Quel est le tableau aujourd’hui ? Les CHU sont supposés pratiquer des prix subventionnés, donc relativement bas. Mais dans les faits, cela ne garantit pas toujours des tarifs "sociaux". Une fois à l'intérieur des CHU, les malades ( ou plutôt les parents des malades ) sont "dépouillés" jusqu’au dernier centime. Les médecins prescrivent une liste interminable d’examens, à faire dans les labos des CHU, ou dans des labos ’’agréées’’ à l’extérieur. Les listes des ordonnances sont toutes aussi longues, les remèdes sont à acheter au sein des CHU. Plusieurs interventions chirurgicales sont programmées là où une seule suffit, les hospitalisations sont prolongées indéfiniment. Les infirmiers, le personnel des laboratoires, les sages-femmes, etc…tous contournent les dispositions, pour extorquer les parents des malades. Finalement, le coût global des soins n’a rien de "social".

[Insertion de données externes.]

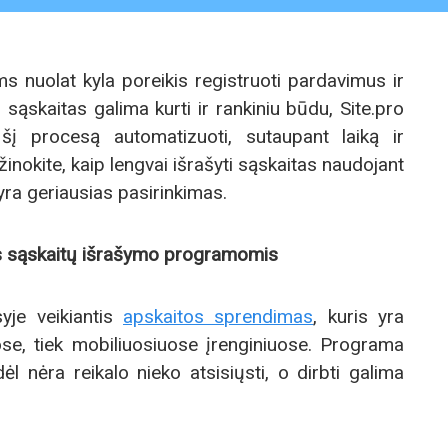
nuolat kyla poreikis registruoti pardavimus ir
s sąskaitas galima kurti ir rankiniu būdu, Site.pro
šį procesą automatizuoti, sutaupant laiką ir
inokite, kaip lengvai išrašyti sąskaitas naudojant
yra geriausias pasirinkimas.
is sąskaitų išrašymo programomis
yje veikiantis
apskaitos sprendimas
, kuris yra
se, tiek mobiliuosiuose įrenginiuose. Programa
odėl nėra reikalo nieko atsisiųsti, o dirbti galima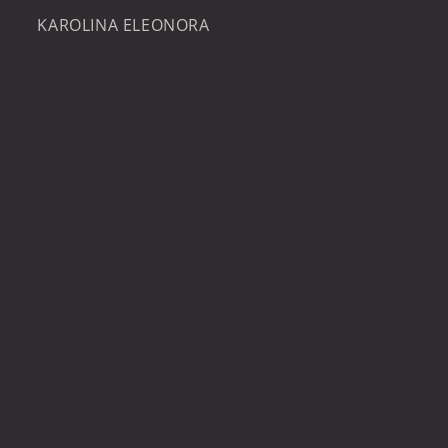
KAROLINA ELEONORA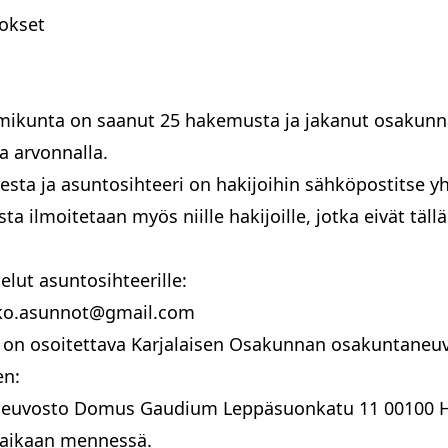
okset
Pohjois-Karjalan valtuuskunta
mikunta on saanut 25 hakemusta ja jakanut osakunna
a arvonnalla.
ksesta ja asuntosihteeri on hakijoihin sähköpostitse
ta ilmoitetaan myös niille hakijoille, jotka eivät täll
elut asuntosihteerille:
ko.asunnot@gmail.com
et on osoitettava Karjalaisen Osakunnan osakuntaneu
en:
aneuvosto Domus Gaudium Leppäsuonkatu 11 00100 H
iCal-osoite
räaikaan mennessä.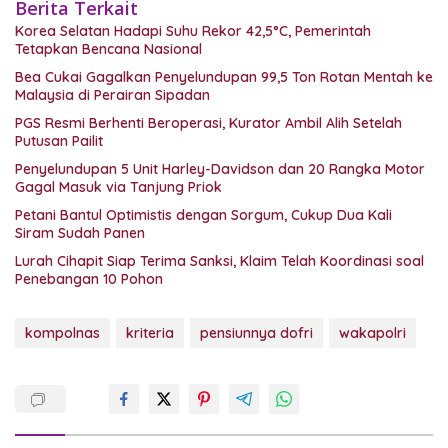
Berita Terkait
Korea Selatan Hadapi Suhu Rekor 42,5°C, Pemerintah
Tetapkan Bencana Nasional
Bea Cukai Gagalkan Penyelundupan 99,5 Ton Rotan Mentah ke
Malaysia di Perairan Sipadan
PGS Resmi Berhenti Beroperasi, Kurator Ambil Alih Setelah
Putusan Pailit
Penyelundupan 5 Unit Harley-Davidson dan 20 Rangka Motor
Gagal Masuk via Tanjung Priok
Petani Bantul Optimistis dengan Sorgum, Cukup Dua Kali
Siram Sudah Panen
Lurah Cihapit Siap Terima Sanksi, Klaim Telah Koordinasi soal
Penebangan 10 Pohon
kompolnas
kriteria
pensiunnya dofri
wakapolri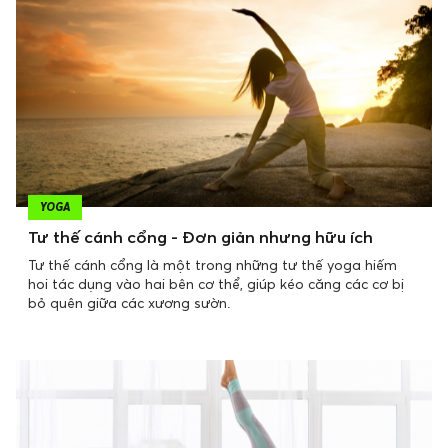
YOGA
Tư thế cánh cổng - Đơn giản nhưng hữu ích
Tư thế cánh cổng là một trong những tư thế yoga hiếm
hoi tác dụng vào hai bên cơ thể, giúp kéo căng các cơ bị
bỏ quên giữa các xương sườn.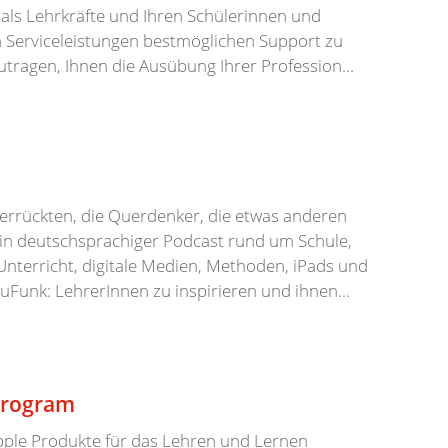
n als Lehrkräfte und Ihren Schülerinnen und
 Serviceleistungen bestmöglichen Support zu
tragen, Ihnen die Ausübung Ihrer Profession...
Verrückten, die Querdenker, die etwas anderen
ein deutschsprachiger Podcast rund um Schule,
 Unterricht, digitale Medien, Methoden, iPads und
uFunk: LehrerInnen zu inspirieren und ihnen...
Program
pple Produkte für das Lehren und Lernen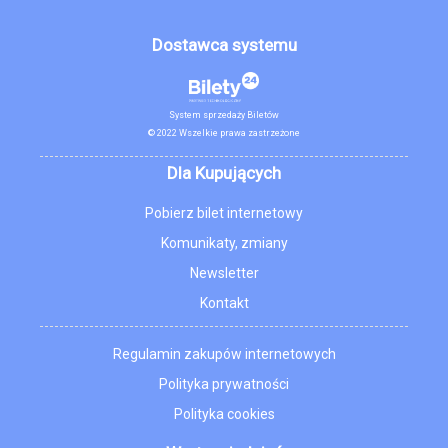
Dostawca systemu
System sprzedaży Biletów
© 2022 Wszelkie prawa zastrzeżone
Dla Kupujących
Pobierz bilet internetowy
Komunikaty, zmiany
Newsletter
Kontakt
Regulamin zakupów internetowych
Polityka prywatności
Polityka cookies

Lorsque le malade malheureusement décède (ce qui semble plus la règle que l'exception), les services de la morgue prennent le relais, et l’adage selon lequel ’’dans les CHU un mort coûte plus cher qu’un vivant ’’ prend tout son sens. L’objectif est le même, amener les parents du défunt à dépenser encore et encore. On vous présente des frais auxquels vous n’y comprenez strictement rien, que vous devez absolument régler avant que le corps ne vous soit remis. C'est à ce moment qu'interviennent des "intermédiaires", qui opèrent au vu et su de tous, et disent pouvoir ’’vous aider à faire sortir le corps à moindre coût’’. Rien de tel qu'une immersion dans les CHU pour avoir une idée de la corruption qui règne dans le pays.

Certes, ce comportement se retrouve plus ou moins dans les structures privées. Mais dans les CHU, le phénomène est hors de contrôle car ’’chacun est son propre patron’’. Il y a une absence totale d’un contrôle interne de l’activité du personnel, ce qui n’est pas le cas dans le privé où le personnel est sous un contrôle strict. On s’arrange certes pour que le malade dépense, mais sa guérison reste un objectif qui n’est pas perdu de vue parce qu’il y va de l’image de la maison. Dans les CHU cette préoccupation est absente des esprits.

D'autre part, nos CHU sont en déficit chronique d'exploitation, malgré les subventions, et l’absence de charges salariales. La raison est bien simple, les paiements n’arrivent pas vraiment dans les caisses. Tout se fait hors circuit officiel. Les comptes des CHU présentent toujours de nombreuses irrégularités, comme l’atteste chaque année la section du rapport de la cour des comptes qui leur est consacrée. Ni l'Etat, ni la population ne sortent gagnants. Pourquoi ne pas tenter autre chose ?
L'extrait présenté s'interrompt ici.